13. Where do meteorites (meteoroids), asteroids, and comets come from?

When the planets formed, the material left over is what we see today as asteroids and comets. The comets probably have not changed much since the formation of the Solar System. The same is true for the bigger asteroids, but the smaller asteroids probably are the result of collisions of larger asteroids. Asteroids do not come from a destroyed planet. When asteroids break up they make smaller rocky objects called meteoroids. All of these are Solar System objects orbit the Sun like the planets. If a meteoroid runs into the Earth and survives going through the atmosphere, the rock that lands on the Earth is a meteorite.

14. Do asteroids and meteoroids orbit on the same plane as planets or do they have their own plane(s)?

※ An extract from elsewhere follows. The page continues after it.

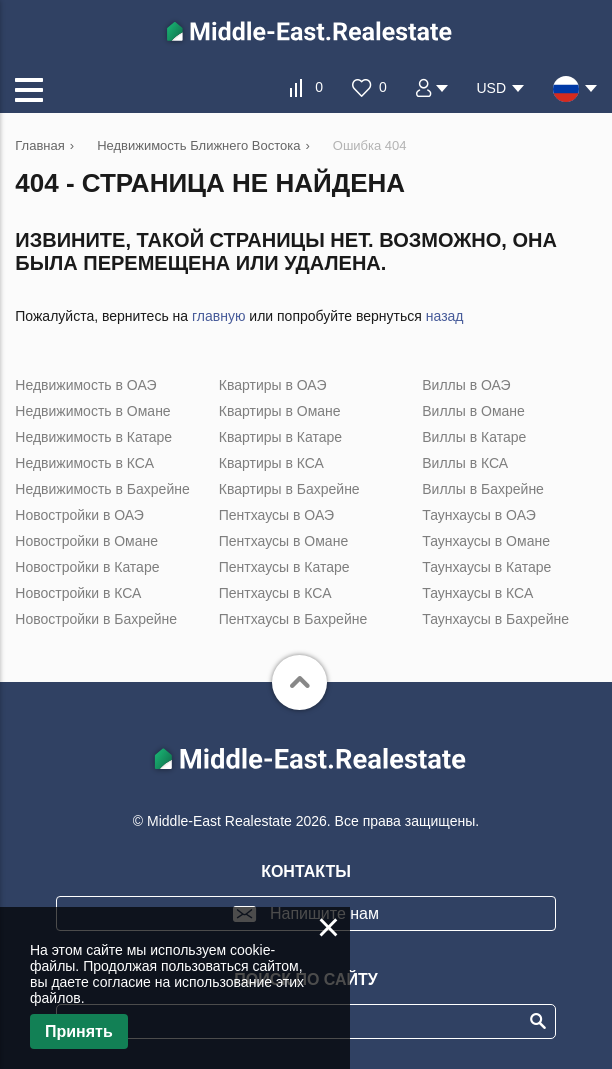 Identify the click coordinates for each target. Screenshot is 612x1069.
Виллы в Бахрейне (483, 489)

This is where the terminology for asteroids and comets gets fuzzy (pun intended). When a new object is discovered, it is given an asteroid designation if it is star-like or a comet designation if it shows a coma. There have been a number of cases where asteroids have "turned on" and become comet-like (got closer to the Sun) or when comets have ceased to show cometary activity. It is believed that as much as 10% of the Near-Earth Objects are actually extinct comet nuclei. More than 40 asteroids have "unusual" orbits: highly elliptical, highly inclined, and/or retrograde (orbit the Sun opposite the planets and most of the asteroids). Many of these have orbits similar to that of Comet Halley. This means that these are really dead comets that originated far from the Sun. Forty out of several hundred thousand is not many. Other than these, most asteroids have orbital inclinations less than about 30 degrees. Below is a plot of these orbits. The situation for meteoroids is another story. Meteoroids can come from either the debris of asteroid impacts, or from the material that comes off of comets. Therefore, since comets have orbits that are low inclination, high inclination, and retrograde, this is also true for meteoroids.